The gun has a trigger job and a videcki trigger. Ever since it came back from the smith every 25-50 rounds the gun will fail to fire. I will look at the hammer will not be all the way down.

Could it be the over-travel adjustment? Even though it only does it occasionally?

hiloboy32531
19th January 2009, 20:51
Hammer falls to half cock not trigger, might be the over-travel? might be best to send it back to the smith.

Urquhart
19th January 2009, 20:56
Yes, sorry, I meant the hammer falls to half-cock.

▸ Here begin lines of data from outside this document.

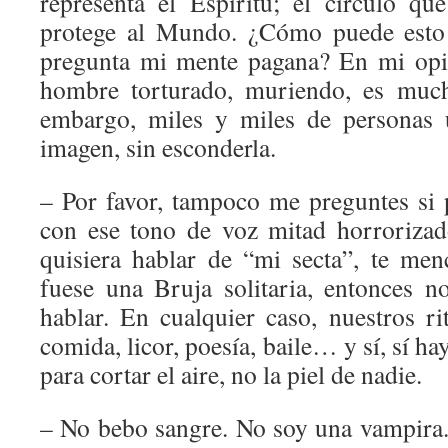
representa el Espíritu; el círculo q
protege al Mundo. ¿Cómo puede esto 
pregunta mi mente pagana? En mi opi
hombre torturado, muriendo, es muc
embargo, miles y miles de personas 
imagen, sin esconderla.
– Por favor, tampoco me preguntes si 
con ese tono de voz mitad horrorizad
quisiera hablar de “mi secta”, te men
fuese una Bruja solitaria, entonces n
hablar. En cualquier caso, nuestros ri
comida, licor, poesía, baile… y sí, sí ha
para cortar el aire, no la piel de nadie.
– No bebo sangre. No soy una vampira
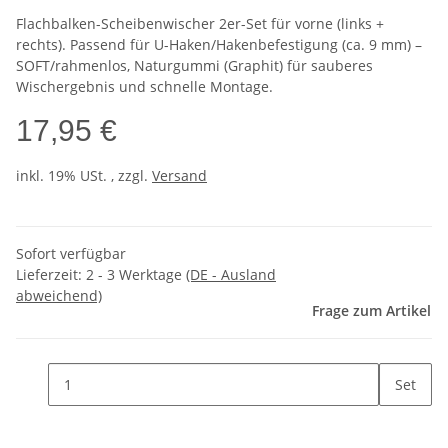
Flachbalken-Scheibenwischer 2er-Set für vorne (links +
rechts). Passend für U-Haken/Hakenbefestigung (ca. 9 mm) –
SOFT/rahmenlos, Naturgummi (Graphit) für sauberes
Wischergebnis und schnelle Montage.
17,95 €
inkl. 19% USt. , zzgl.
Versand
Sofort verfügbar
Lieferzeit:
2 - 3 Werktage
(DE - Ausland
abweichend)
Frage zum Artikel
Set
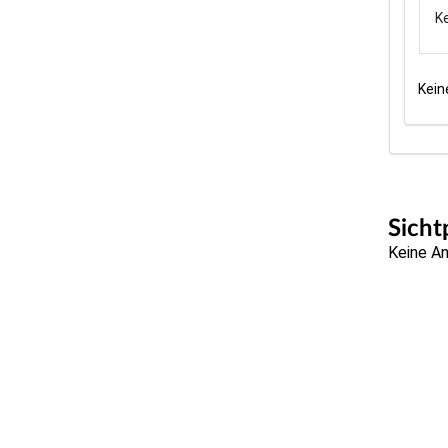
ID
K
Kein
Sicht
Keine A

Does anyone have any suggestions. I will back-out the overtravel adjustment before my next range session. I am just wondering if it might be something else since it doesn't happen but every 25-50 rounds?

Rich-D
19th January 2009, 21:20
Back out the trigger set screw in quarter turns. Dry firing it to test for function. Dry firing a 1911 won't hurt it!

Best of Luck!
Rich

Urquhart
19th January 2009, 22:42
I can't reproduce the problem during dry fire. It only happens with live ammo.

Rich-D
19th January 2009, 23:12
I can't reproduce the problem during dry fire. It only happens with live ammo.

Hmmm! That has me baffled! Hopefully someone will know why it only occurs when firing. Unless the set screw loose and is moving from the effect of recoil.

Best of Luck!
Rich

niemi24s
20th January 2009, 01:00
Hi Urquhart:. . .the hammer falls to half-cock.Does the hammer fall to half cock:

A: When the trigger is pulled after the slide fully cocks the hammer and the slide has returned to battery, or...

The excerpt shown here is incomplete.